→ REQUIRED ACTION
Find out how many lines of the listing below include "network" and report only that number.

→ SUPPLIED RECORDS
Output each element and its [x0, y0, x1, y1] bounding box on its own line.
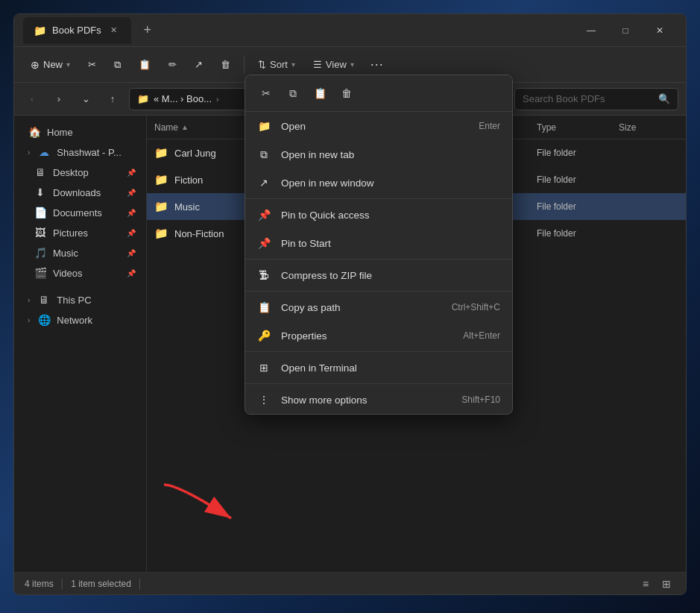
view-icon: ☰ [313, 59, 322, 70]
sort-button[interactable]: ⇅ Sort ▾ [250, 55, 303, 74]
share-icon: ↗ [195, 59, 203, 70]
pin-icon-downloads: 📌 [127, 189, 136, 197]
cm-more-options-item[interactable]: ⋮ Show more options Shift+F10 [245, 386, 512, 414]
shashwat-expand-icon: › [28, 148, 30, 157]
cm-compress-item[interactable]: 🗜 Compress to ZIP file [245, 261, 512, 289]
sidebar-item-desktop[interactable]: 🖥 Desktop 📌 [23, 163, 143, 182]
sidebar-item-this-pc[interactable]: › 🖥 This PC [17, 290, 143, 309]
cm-terminal-label: Open in Terminal [281, 362, 500, 374]
copy-button[interactable]: ⧉ [107, 55, 128, 75]
new-label: New [43, 59, 63, 70]
paste-button[interactable]: 📋 [131, 55, 158, 74]
close-button[interactable]: ✕ [643, 19, 677, 43]
status-separator2: │ [137, 579, 143, 589]
cm-compress-icon: 🗜 [257, 268, 271, 282]
sort-label: Sort [270, 59, 288, 70]
window-controls: — □ ✕ [574, 19, 677, 43]
new-icon: ⊕ [31, 59, 40, 71]
path-chevron-icon: › [216, 95, 219, 104]
pictures-icon: 🖼 [34, 227, 47, 239]
tiles-view-button[interactable]: ⊞ [658, 575, 675, 593]
cm-pin-start-item[interactable]: 📌 Pin to Start [245, 229, 512, 257]
cm-delete-button[interactable]: 🗑 [335, 81, 359, 105]
search-box[interactable]: Search Book PDFs 🔍 [514, 88, 678, 110]
sidebar-item-downloads[interactable]: ⬇ Downloads 📌 [23, 183, 143, 202]
more-options-button[interactable]: ··· [365, 53, 390, 76]
maximize-button[interactable]: □ [608, 19, 643, 43]
sidebar-desktop-label: Desktop [53, 167, 89, 178]
column-name-label: Name [154, 122, 178, 133]
new-tab-button[interactable]: + [137, 20, 158, 41]
items-count: 4 items [25, 579, 54, 589]
cm-pin-quick-item[interactable]: 📌 Pin to Quick access [245, 201, 512, 229]
status-separator: │ [60, 579, 66, 589]
cm-copy-button[interactable]: ⧉ [281, 81, 305, 105]
sidebar-item-home[interactable]: 🏠 Home [17, 122, 143, 142]
sidebar-item-pictures[interactable]: 🖼 Pictures 📌 [23, 223, 143, 242]
cm-properties-item[interactable]: 🔑 Properties Alt+Enter [245, 321, 512, 350]
sidebar: 🏠 Home › ☁ Shashwat - P... 🖥 Desktop 📌 ⬇… [14, 116, 147, 572]
view-button[interactable]: ☰ View ▾ [306, 55, 362, 74]
file-type: File folder [537, 201, 619, 212]
desktop-icon: 🖥 [34, 166, 47, 178]
rename-button[interactable]: ✏ [161, 55, 184, 74]
back-button[interactable]: ‹ [22, 89, 42, 110]
sidebar-network-label: Network [57, 315, 92, 326]
folder-icon: 📁 [154, 227, 168, 240]
column-type[interactable]: Type [537, 122, 619, 133]
cm-compress-label: Compress to ZIP file [281, 270, 500, 281]
folder-icon: 📁 [154, 173, 168, 186]
cm-open-tab-icon: ⧉ [257, 148, 271, 161]
quick-access-section: 🖥 Desktop 📌 ⬇ Downloads 📌 📄 Documents 📌 … [14, 163, 146, 283]
recent-button[interactable]: ⌄ [75, 89, 96, 110]
up-button[interactable]: ↑ [102, 89, 123, 110]
sidebar-item-shashwat[interactable]: › ☁ Shashwat - P... [17, 142, 143, 162]
status-bar: 4 items │ 1 item selected │ ≡ ⊞ [14, 572, 686, 594]
copy-icon: ⧉ [114, 59, 121, 71]
tab-label: Book PDFs [52, 25, 101, 36]
cm-separator-4 [245, 351, 512, 352]
search-placeholder: Search Book PDFs [523, 93, 605, 104]
share-button[interactable]: ↗ [187, 55, 210, 74]
cm-cut-button[interactable]: ✂ [254, 81, 278, 105]
cm-terminal-item[interactable]: ⊞ Open in Terminal [245, 353, 512, 382]
cm-open-icon: 📁 [257, 119, 271, 133]
cm-pin-quick-label: Pin to Quick access [281, 210, 500, 221]
cm-paste-button[interactable]: 📋 [308, 81, 332, 105]
sidebar-home-label: Home [47, 127, 73, 138]
cm-separator-5 [245, 383, 512, 384]
network-expand-icon: › [28, 316, 30, 324]
context-menu: ✂ ⧉ 📋 🗑 📁 Open Enter ⧉ Open in new tab ↗… [245, 75, 513, 415]
cm-open-item[interactable]: 📁 Open Enter [245, 112, 512, 140]
cm-separator-3 [245, 291, 512, 292]
this-pc-icon: 🖥 [37, 294, 51, 306]
new-chevron-icon: ▾ [66, 60, 70, 69]
folder-icon: 📁 [154, 146, 168, 160]
new-button[interactable]: ⊕ New ▾ [23, 55, 78, 75]
tab-close-button[interactable]: ✕ [107, 24, 121, 37]
delete-button[interactable]: 🗑 [213, 55, 238, 74]
cm-copy-path-item[interactable]: 📋 Copy as path Ctrl+Shift+C [245, 293, 512, 321]
details-view-button[interactable]: ≡ [637, 575, 655, 593]
cm-separator-1 [245, 198, 512, 199]
sidebar-item-documents[interactable]: 📄 Documents 📌 [23, 203, 143, 222]
cm-open-window-item[interactable]: ↗ Open in new window [245, 169, 512, 197]
cm-open-tab-label: Open in new tab [281, 149, 500, 160]
sidebar-item-network[interactable]: › 🌐 Network [17, 310, 143, 330]
cm-properties-label: Properties [281, 330, 453, 342]
file-name: Carl Jung [174, 148, 216, 159]
sidebar-this-pc-label: This PC [57, 295, 91, 306]
minimize-button[interactable]: — [574, 19, 608, 43]
cm-open-tab-item[interactable]: ⧉ Open in new tab [245, 140, 512, 169]
cut-button[interactable]: ✂ [81, 55, 104, 74]
cm-copy-path-icon: 📋 [257, 301, 271, 314]
view-toggle: ≡ ⊞ [637, 575, 675, 593]
sidebar-item-videos[interactable]: 🎬 Videos 📌 [23, 263, 143, 283]
cm-open-window-label: Open in new window [281, 177, 500, 189]
forward-button[interactable]: › [48, 89, 69, 110]
sidebar-item-music[interactable]: 🎵 Music 📌 [23, 243, 143, 263]
active-tab[interactable]: 📁 Book PDFs ✕ [23, 17, 131, 44]
column-size[interactable]: Size [619, 122, 678, 133]
sort-icon: ⇅ [258, 59, 266, 70]
pin-icon-desktop: 📌 [127, 169, 136, 177]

→ WORKED SOLUTION
3